Hi Ankane! I think a nice feature would be to have something like dbxRead() in which it is possible to provide a 'where' data frame, 'return_cols' (default: 'ALL') and a batch_size argument. E.g. I have tables with primary keys consisting of two or more columns. Hence dbxSelect with the 'params' argument does not work, for it can only handle only one column / a vector? Also the batch_size argument would be helpful for large tables. Cheers!

ankane commented 4 years ago

Hey @budfox123, thanks for the suggestions. I've considered adding a more ORM-type function for constructing queries (instead of writing SQL manually), but want to keep things simple for now. You can probably write a function that wraps dbxSelect to do this. If you do, please share.

psimm commented 4 years ago

Hi @ankane, would it be possible to let dbxUpdate and dbxUpsert return the number of changed (or sum of changed and added) rows?

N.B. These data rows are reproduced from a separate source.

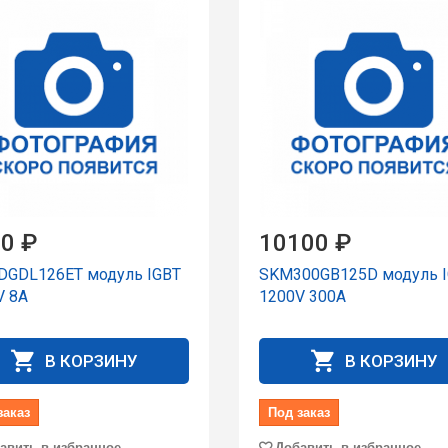
0 ₽
10100 ₽
DGDL126ET модуль IGBT
SKM300GB125D модуль 
V 8A
1200V 300A
В КОРЗИНУ
В КОРЗИНУ
заказ
Под заказ
авить в избранное
Добавить в избранное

ankane commented 4 years ago

Hey @psimm, both run dbExecute behinds the scenes (unless returning is passed to upsert), so it could probably sum them. Can you explain the use case a bit more?

psimm commented 4 years ago

Hi @ankane thanks for your reply! Sorry, I think my previous suggestion of summing them was not a good idea. Here is my use case: I am downloading data from an API on a schedule. The API sometimes returns values that are already in the DB, so I use dbxUpsert. I am keeping logs of all interactions with the API. Ideally, dbxUpsert would let me know how many are new and how many are updated.

ankane commented 4 years ago

If you're on Postgres and use the version from GitHub, you can do:

dbxUpsert(db, table, records, where_cols=c("id"), returning=DBI::SQL("id, (xmax = 0) AS inserted"))

I'm not sure if it's possible with the other databases.

psimm commented 4 years ago

Awesome! Yes, I am using Postgres. Thank you for adding that.

SurajitShasmal commented 3 years ago

Error: Failed to fetch row: ERROR: ON CONFLICT DO UPDATE command cannot affect row a second time HINT: Ensure that no rows proposed for insertion within the same command have duplicate constrained values.